Bis ins 19. Jahrhundert hatten die Brauer keine Vorstellung, was bei der alkoholischen Gärung mit und durch die Hefe wirklich passierte. Als zu Beginn des 17. Jahrhunderts die Niederländer die ersten Mikroskope entwickelten, konnten sie zumindest einen Blick auf diese mystische Substanz werfen.
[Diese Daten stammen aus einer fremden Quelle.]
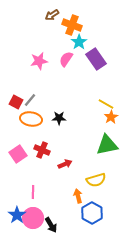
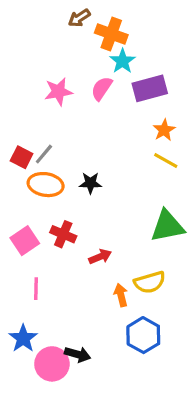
purple rectangle: (96, 59) -> (150, 88), turned -70
orange star: (111, 117) -> (164, 130), moved
pink line: (33, 192) -> (36, 289), moved
orange arrow: (78, 196) -> (121, 295), moved
pink circle: (33, 218) -> (52, 364), moved
black arrow: (51, 225) -> (78, 354), turned -42

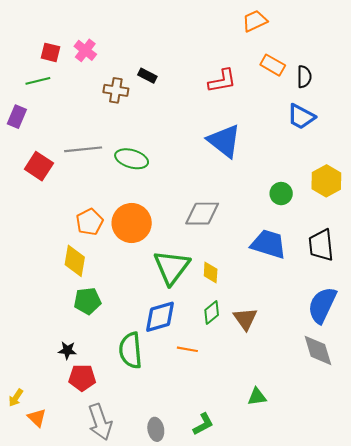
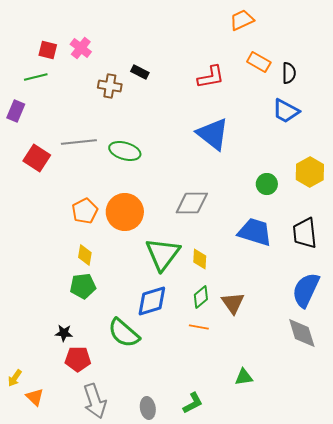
yellow diamond: (75, 261) -> (85, 255), moved, size x0.7
orange line: (187, 349) -> (199, 327), moved
green semicircle: (131, 350) -> (124, 333), turned -44

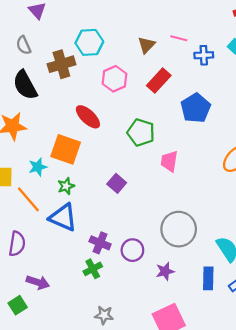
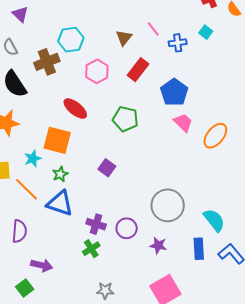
pink line: (179, 38) -> (153, 29), turned 42
pink trapezoid: (169, 161) -> (183, 123), moved, turned 130
purple star: (165, 271) -> (158, 245), turned 30

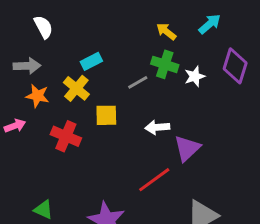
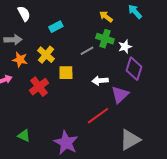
cyan arrow: (210, 24) -> (135, 12), turned -91
cyan rectangle: (91, 61) -> (56, 27), moved
purple diamond: (235, 66) -> (134, 69), moved
red cross: (66, 136) -> (39, 87), turned 30

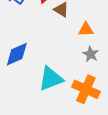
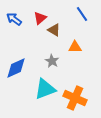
gray star: (91, 54) -> (52, 61), moved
Der Naturforscher Anton van Leeuwenhoek gab 1674 einen Tropfen Bier unter sein Mikroskop und entdeckte die „Animacules“, kleinste pflanzenähnliche Organismen – für die Wissenschaft die Geburtsstunde der Mikrobiologie. Ein halbes Jahrhundert später beschrieb der deutsche Chemiker Justus von Liebig in seinen „Annalen der Pharmacie“ von 1839 die Hefe so:
„Mit Wasser zerteilte Bierhefe löst sich in unendlich kleine Kügelchen und Fäden, die eine Art Eiweiß sind, auf. Bringt man diese Kügelchen in Zuckerwasser, so sieht man, dass sie aus Eiern von Thieren bestehen; sie schwellen an, platzen, und es entwickeln sich daraus kleine Thieren, die sich mit einer unbegreiflichen Schnelligkeit auf die beispielloseste Weise vermehren. Sie besitzen eine Art Saugrüssel, Zähne und Augen sind nicht zu bemerken; man kann übrigens einen Magen, Darmkanal, den Anus, die Organe der Urinsecretion deutlich unterscheiden. Man sieht, dass diese Thiere den Zucker aus der Auflösung verschlucken, sehr deutlich sieht man ihn in den Magen gelangen. Augenblicklich wird er verdaut und diese Verdauung ist sogleich an der erfolgenden Ausleerung von Excrementen zu erkennen. Sie fressen Zucker, entleeren aus dem Darmkanal Weingeist, und aus den Harnorganen Kohlensäure. So sieht man also aus dem Anus dieser Tiere unaufhörlich eine spezifisch leichtere Flüssigkeit in die Höhe steigen und aus ihren enorm großen Genitalien spritzt in sehr kurzen Zwischenräumen ein Strom von Kohlensäure.“
Heute wissen wir, dass Hefen einzellige Pilze sind, die sowohl aerob (mit Sauerstoff) in Form der Zellatmung, als auch anaerob (ohne Sauerstoff, z. B. bei der Bier- und Brotherstellung) in Form der Gärung Energie gewinnen können. Organe, wie von Justus von Liebig beschrieben, haben die Pilze nicht, aber bei der Gärung entstehen Alkohol und Kohlensäure als Ausscheidungsprodukte. Je nach „Arbeitstemperatur“ unterscheiden wir zwei Hefestämme, die ober- und die untergärige Hefe. „Obergärig“ bedeutet, dass die Hefe bei warmen Temperaturen gärt (15-20 °C). Zudem bildet sie bei der Gärung Zellverbände, die durch die entstehende Kohlensäure auf der Oberfläche des Jungbieres schwimmen und eine Art Schaumteppich bilden. Ab dem 15. Jahrhundert begann sich allerdings eine neue Art von Hefe durchzusetzen, die „untergärige“ Hefe, die bei kälteren Temperaturen (4-9 °C) arbeitet. Deren Abkömmlinge bleiben nicht an der Mutterzelle haften, sondern lösen sich ab, wodurch die Hefe nicht von der Kohlensäure an die Oberfläche getrieben werden kann. Der große Vorteil dieses neuen Stammes war, dass die Gärung zwar langsamer, dafür aber wesentlich stabiler, infektionsfrei und reproduzierbarer ablief als die Gärung mit der obergärigen Hefe, die bei Zimmertemperatur ständig in der Gefahr war, von Fremdpilzen und Bakterien verunreinigt zu werden. Dafür benötigte die untergärige Hefe allerdings eine kalte Umgebung, die zu einer Zeit vor der Erfindung der künstlichen Kühlung nur sehr eingeschränkt verfügbar war. Doch die Mühe lohnte sich, denn das Ergebnis war für die damalige Zeit in jeder Hinsicht ein besseres Bier.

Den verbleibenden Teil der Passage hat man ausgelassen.